Thursday, January 30, 2014

Catherine--a Tale of Two Women

Catherine--you're pretty much her bitch.  Source

As any good stand up comedian can tell you, marriage is the end of everything--ever!  With this I present Atlus's Catherine.  You play as Vincent Brooks, a lovable loser just trying to get by in modern society.  You know this guy, unmotivated with a messy bachelor pad, and yet friendly and harmless enough to hang out with on a Friday night.  Plus it's impossible to say Vincent's dreams are completely crushed--a poster of a Space Tourism company is on his wall; fantasies of travel and true freedom persist. 
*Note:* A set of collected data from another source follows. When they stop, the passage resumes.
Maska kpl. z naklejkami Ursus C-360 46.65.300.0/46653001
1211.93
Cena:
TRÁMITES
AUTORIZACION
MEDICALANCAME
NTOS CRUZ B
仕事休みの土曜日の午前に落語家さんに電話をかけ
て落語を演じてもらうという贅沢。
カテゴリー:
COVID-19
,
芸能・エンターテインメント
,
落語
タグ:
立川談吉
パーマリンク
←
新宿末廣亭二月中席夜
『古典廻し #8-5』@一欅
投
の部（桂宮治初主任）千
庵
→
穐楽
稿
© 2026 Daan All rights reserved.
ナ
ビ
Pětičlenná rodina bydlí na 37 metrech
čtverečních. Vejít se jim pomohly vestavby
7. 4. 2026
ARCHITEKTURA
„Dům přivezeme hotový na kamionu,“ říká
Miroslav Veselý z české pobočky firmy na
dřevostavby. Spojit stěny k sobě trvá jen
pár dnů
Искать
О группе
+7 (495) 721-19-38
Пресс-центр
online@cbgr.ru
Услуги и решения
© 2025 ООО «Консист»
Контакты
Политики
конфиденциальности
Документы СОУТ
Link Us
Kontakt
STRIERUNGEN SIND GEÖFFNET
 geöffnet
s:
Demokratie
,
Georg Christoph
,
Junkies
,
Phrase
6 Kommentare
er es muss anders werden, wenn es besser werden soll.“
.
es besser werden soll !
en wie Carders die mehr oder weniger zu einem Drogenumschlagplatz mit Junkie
Catherine is self-described as a romance-horror and like Portal is a puzzle game with a heavy sense of narrative.  The story is about Vincent's relationship with two women.  The first is Katherine, his long time girlfriend who wants the 32 year-old slacker to settle down and marry her.  At a lunch date with Katherine, Vincent watches half-awake as she taps her ice-blue nails against the table.  "Snap out of it!  Were you even listening?" she demands.  It's clear from the start that this is a far from perfect relationship.  Regardless, she wants to pin her man down.

The second woman in Vincent's life is the title character Catherine (that's right this one's with a C).  Vincent finds her in his bed one morning, the result of an affair--one that he has no memory of whatsoever.  What's worse is it keeps happening night after night and not once can Vincent recall how she got there.  Catherine is an enigma.
Katherine with a K.  The K is for kontrol-freak.
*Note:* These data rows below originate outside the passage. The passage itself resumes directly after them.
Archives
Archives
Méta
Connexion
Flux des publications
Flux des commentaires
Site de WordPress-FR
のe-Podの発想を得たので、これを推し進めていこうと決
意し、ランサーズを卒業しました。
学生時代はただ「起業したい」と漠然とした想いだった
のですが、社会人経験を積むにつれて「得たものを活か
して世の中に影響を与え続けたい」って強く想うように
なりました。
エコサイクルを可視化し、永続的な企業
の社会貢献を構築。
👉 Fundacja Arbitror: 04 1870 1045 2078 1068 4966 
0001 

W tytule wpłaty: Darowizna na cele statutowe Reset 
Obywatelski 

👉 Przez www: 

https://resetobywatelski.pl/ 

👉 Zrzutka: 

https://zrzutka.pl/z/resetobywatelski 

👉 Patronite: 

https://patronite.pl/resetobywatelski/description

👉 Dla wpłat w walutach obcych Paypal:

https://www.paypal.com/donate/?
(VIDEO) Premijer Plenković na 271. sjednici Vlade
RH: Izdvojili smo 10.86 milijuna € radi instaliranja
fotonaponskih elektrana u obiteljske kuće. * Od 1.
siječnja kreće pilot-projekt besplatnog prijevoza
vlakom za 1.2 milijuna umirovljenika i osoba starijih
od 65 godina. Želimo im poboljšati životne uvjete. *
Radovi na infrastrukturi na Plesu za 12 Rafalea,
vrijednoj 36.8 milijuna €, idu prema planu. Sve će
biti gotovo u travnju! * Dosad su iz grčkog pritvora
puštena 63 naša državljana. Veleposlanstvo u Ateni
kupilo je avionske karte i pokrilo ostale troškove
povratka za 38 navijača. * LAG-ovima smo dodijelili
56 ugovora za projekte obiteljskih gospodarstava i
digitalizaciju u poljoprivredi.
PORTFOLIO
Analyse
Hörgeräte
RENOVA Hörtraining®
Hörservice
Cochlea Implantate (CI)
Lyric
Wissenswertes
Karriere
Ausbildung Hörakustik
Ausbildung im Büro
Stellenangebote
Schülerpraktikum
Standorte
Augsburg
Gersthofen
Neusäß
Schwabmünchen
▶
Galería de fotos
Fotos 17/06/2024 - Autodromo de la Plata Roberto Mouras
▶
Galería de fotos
 Gameplay in Catherine is split between hanging out in a bar with Vincent and his friends  and The Nightmare puzzle stages.  Time spent at The Stray Sheep bar is mostly mundane. The player can talk with fellow patrons, check out dirty pics on Vincent's phone sent from Catherine, and order drinks--which provides trivia on the beverage and will lead the player to learn waaaay more about alcohol than they ever imagined possible.

Then there are The Nightmare stages.  Ever worthy of their name not only for the creepy backgrounds with rusty chains and sharp objects reminiscent of a Saw movie, but the frenetic block pushing puzzle gameplay.  As you push blocks to climb up a tower, the ground collapses beneath the player.  It's a gameplay style that says, "Be careful and cautions and...HURRY UP!" all at once.

What's worse is the end of each Nightmare segment contains a boss chasing poor Vincent up the tower.  Each boss, referred to as "the killer", is a dark reflection of something in Vincent's personal life that he is unwilling to confront in the real world.


According to psychologist Carl Jung, dreams are a playground for universal symbols--ones that all minds can understand.  "Jung believed the human psyche exists in three parts: the ego (the conscious mind), the personal unconscious and the collective unconscious."

Vincent isn't alone in the nightmare phase.  Others appear in this dreamers' realm, all male, taking on the appearance of bipedal sheep.  Not to give too much away but let's just say all these men have something in common--these sheep are being "led astray" from the women in their lives.  None see themselves as a sheep, yet they see all the other men as so.  A gathering of the collective unconscious of unfaithful men.  Each being chased night after night by what Jung would call The Shadow.  If the sheep-men fail the climb in the dream....the die in real life.
Ah!  I feel Jung again!  Source

For Vincent The Shadow has many forms.  One level's boss/killer has a large pair of  hands, one of which is holding a giant fork. The fingers sport the cold, blue, painted nails of Katherine.  In another he is pursued by a monster clearly inspired by the other Catherine.  Called the Immoral Beast, the creature threatens to eat the protagonist with a gaping dentata that would make Jung's wannabe mentor, Sigmund Freud, a proud father indeed. 

Also worth noting Catherine has a unique morality system that goes beyond the typical good and evil choices of most video games.  The arrow tilts between blue and red but it's not a choice of good or bad--it's a life of freedom vs. a life of control.  Which Catherine/Katherine will you choose?